++++ SOURCE DATA ++++

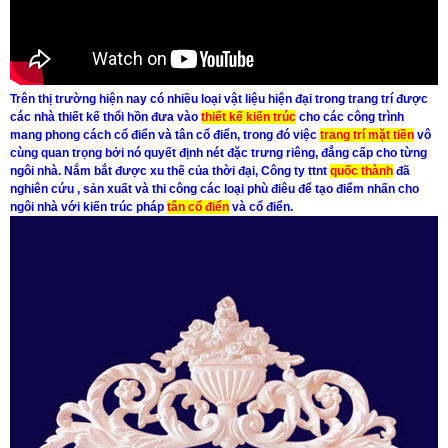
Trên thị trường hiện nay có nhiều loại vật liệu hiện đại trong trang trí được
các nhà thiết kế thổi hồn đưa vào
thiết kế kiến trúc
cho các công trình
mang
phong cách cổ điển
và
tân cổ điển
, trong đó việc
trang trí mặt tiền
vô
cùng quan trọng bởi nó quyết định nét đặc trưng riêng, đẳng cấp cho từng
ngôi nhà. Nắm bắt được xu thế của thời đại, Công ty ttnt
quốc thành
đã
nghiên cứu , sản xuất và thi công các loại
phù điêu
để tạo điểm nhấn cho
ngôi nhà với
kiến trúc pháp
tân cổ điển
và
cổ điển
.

++++
++++ SOURCE DATA ++++

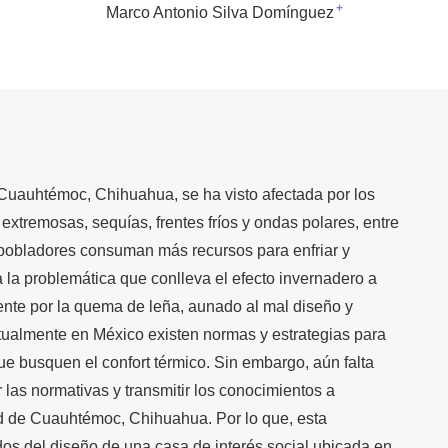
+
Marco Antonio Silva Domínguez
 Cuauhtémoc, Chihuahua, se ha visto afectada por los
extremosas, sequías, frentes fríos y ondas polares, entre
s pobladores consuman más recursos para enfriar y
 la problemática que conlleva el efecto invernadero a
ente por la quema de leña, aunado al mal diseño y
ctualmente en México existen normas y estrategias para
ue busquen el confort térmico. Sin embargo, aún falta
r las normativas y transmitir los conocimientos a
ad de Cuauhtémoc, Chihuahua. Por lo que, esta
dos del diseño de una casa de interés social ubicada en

++++
++++ SOURCE DATA ++++

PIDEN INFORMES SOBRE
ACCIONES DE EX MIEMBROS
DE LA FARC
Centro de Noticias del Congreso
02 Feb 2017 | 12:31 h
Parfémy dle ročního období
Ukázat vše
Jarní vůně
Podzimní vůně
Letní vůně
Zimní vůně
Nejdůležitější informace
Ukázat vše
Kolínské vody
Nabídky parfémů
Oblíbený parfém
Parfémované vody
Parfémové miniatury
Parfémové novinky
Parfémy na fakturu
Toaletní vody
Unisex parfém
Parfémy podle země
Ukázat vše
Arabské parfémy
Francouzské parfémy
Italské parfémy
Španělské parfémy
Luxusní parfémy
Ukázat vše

++++

## PROBLEM DETAILS
From the listing above, the lines starting with the one that has "ad de Cuauhtémoc, Chihuahua. Por lo que, esta" and running through the one that has "dos del diseño" should be copied exactly, ends included.

## EXERCISE ANSWER
ad de Cuauhtémoc, Chihuahua. Por lo que, esta
dos del diseño de una casa de interés social ubicada en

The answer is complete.